À terme, le business model du lieu consistera à financer les activités à l’étage par les recettes de celles du rez-de-chaussée. C’est pourquoi nous n’envisageons le lancement de la partie « école » et « incubateur » seulement dans un an et demi. Il s’agit d’abord de lancer la partie clubbing, de solidifier notre colonne vertébrale financière, mise à mal par la pandémie, et de faire connaître l’ambition du lieu.
En tant qu’acteur de l’écosystème électronique et du clubbing, comment avez-vous traversé la crise et quel bilan tirez-vous de son impact sur celui-ci ?
À titre personnel, j’ai la chance d’être intermittent, un statut plutôt rare sur la scène électronique.
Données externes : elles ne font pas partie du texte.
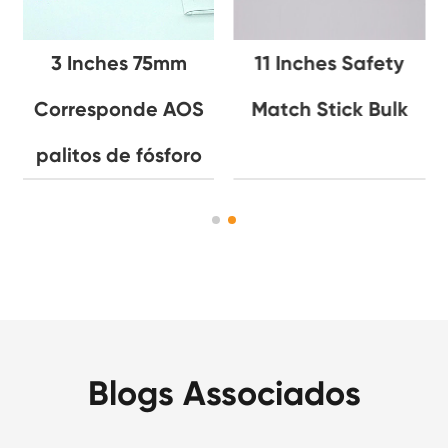
3 Inches 75mm
11 Inches Safety
Corresponde AOS
Match Stick Bulk
palitos de fósforo
Blogs Associados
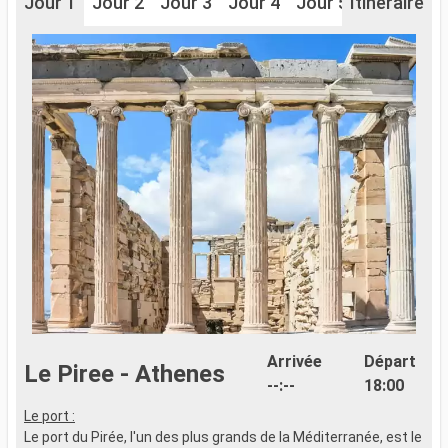
Jour 1
Jour 2
Jour 3
Jour 4
Jour 5
Itinéraire
Jour 6
J
Arrivée
Départ
Le Piree - Athenes
--:--
18:00
Le port :
Le port du Pirée, l'un des plus grands de la Méditerranée, est le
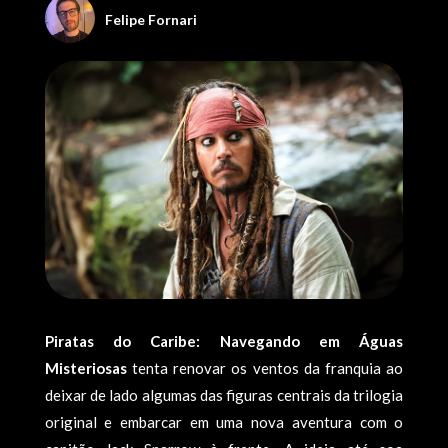
Felipe Fornari
Piratas do Caribe: Navegando em Águas
Misteriosas
tenta renovar os ventos da franquia ao
deixar de lado algumas das figuras centrais da trilogia
original e embarcar em uma nova aventura com o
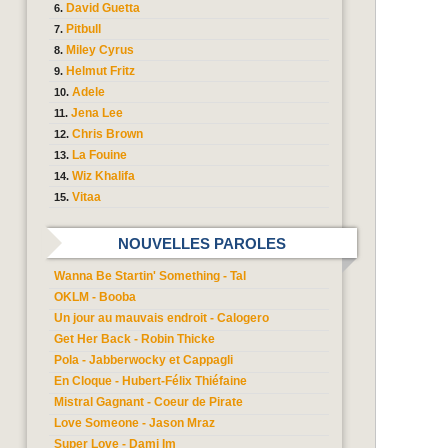
David Guetta
Pitbull
Miley Cyrus
Helmut Fritz
Adele
Jena Lee
Chris Brown
La Fouine
Wiz Khalifa
Vitaa
NOUVELLES PAROLES
Wanna Be Startin' Something - Tal
OKLM - Booba
Un jour au mauvais endroit - Calogero
Get Her Back - Robin Thicke
Pola - Jabberwocky et Cappagli
En Cloque - Hubert-Félix Thiéfaine
Mistral Gagnant - Coeur de Pirate
Love Someone - Jason Mraz
Super Love - Dami Im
Certains labels ont préféré limiter voire suspendre leurs activités, mais j’ai choisi d’intensifier le rythme des sorties sur le mien pour permettre aux artistes de s’exprimer dans cette période inédite. J’ai aussi pu mener des projets d’arts numériques, notamment au Glazart, qui s’est reconverti en espace d’exposition avec le soutien du Centre National de la Musique. Quant à la structure Next Us, elle a été mise en suspens.
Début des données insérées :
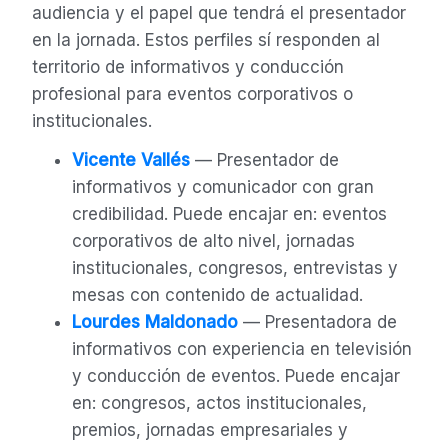
audiencia y el papel que tendrá el presentador
en la jornada. Estos perfiles sí responden al
territorio de informativos y conducción
profesional para eventos corporativos o
institucionales.
Vicente Vallés
— Presentador de
informativos y comunicador con gran
credibilidad. Puede encajar en: eventos
corporativos de alto nivel, jornadas
institucionales, congresos, entrevistas y
mesas con contenido de actualidad.
Lourdes Maldonado
— Presentadora de
informativos con experiencia en televisión
y conducción de eventos. Puede encajar
en: congresos, actos institucionales,
premios, jornadas empresariales y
Plus globalement, le secteur semble avoir été moins ravagé par la crise que nous avons pu le craindre. Pour certains, cela a été compliqué : des artistes sont devenus chauffeurs-livreurs pour subvenir à leurs besoins, d’autres ont revendu leur maison à crédit, beaucoup se sont retrouvés sans revenus après avoir eu l’habitude de vivre correctement - et il s’agit d’artistes aux profils variés, émergents comme installés. Les quelques intermittents du secteur, ainsi que les auto-entrepreneurs, ont pu traverser la crise sans connaître ces déboires.
Le secteur semble avoir été moins ravagé par la crise que nous avons pu le craindre.
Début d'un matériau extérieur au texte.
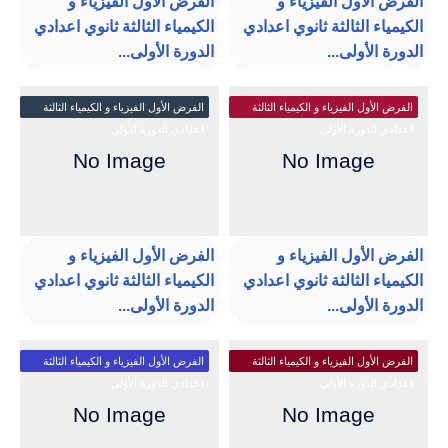
الفرض الأول الفيزياء و
الفرض الأول الفيزياء و
الكيمياء الثالثة ثانوي اعدادي
الكيمياء الثالثة ثانوي اعدادي
الدورة الأولى...
الدورة الأولى...
الفرض الأول الفيزياء و الكيمياء الثالثة
الفرض الأول الفيزياء و الكيمياء الثالثة
اعدادي الدورة الأولى
اعدادي الدورة الأولى
الفرض الأول الفيزياء و
الفرض الأول الفيزياء و
الكيمياء الثالثة ثانوي اعدادي
الكيمياء الثالثة ثانوي اعدادي
الدورة الأولى...
الدورة الأولى...
الفرض الأول الفيزياء و الكيمياء الثالثة
الفرض الأول الفيزياء و الكيمياء الثالثة
اعدادي الدورة الأولى
اعدادي الدورة الأولى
Cependant, les dégâts globaux semblent moins vastes que prévu - même s’il est encore tôt pour le dire fermement. Les projections annonçaient la liquidation de 90 % des 1 600 clubs du territoires, mais il n’en est recensé qu’entre 300 et 400 - ce qui est déjà tragique en soi, naturellement. Ensuite, les clubs rouvrent enfin, petit à petit. Il est naturel que la plupart d’entre eux ne l’aient pas fait lors de l’annonce de la réouverture en juillet. Cette réouverture était soudaine, l’offre en plein air sollicitait déjà abondamment la masse de clubbeurs potentiels, la vaccination pour les jeunes n’était pas encore très répandue, et la limitation de jauge était trop contraignante pour certains lieux. Bien des boîtes, comme le Rex (Paris 2e), le Club88 à Rennes (Ille-et-Vilaine) et nous-mêmes ont préféré attendre la rentrée et le retour des gens en intérieur, pour rouvrir leurs portes plus sereinement.
Par ailleurs, nous constatons, même depuis la réouverture - certes bridée - de la fête depuis juin, une vraie effervescence qui ne durera probablement qu’un temps. La rareté suscitée par cet épisode de privation a donné un appétit énorme au public et lui a rappelé, si nécessaire, le rôle de la fête.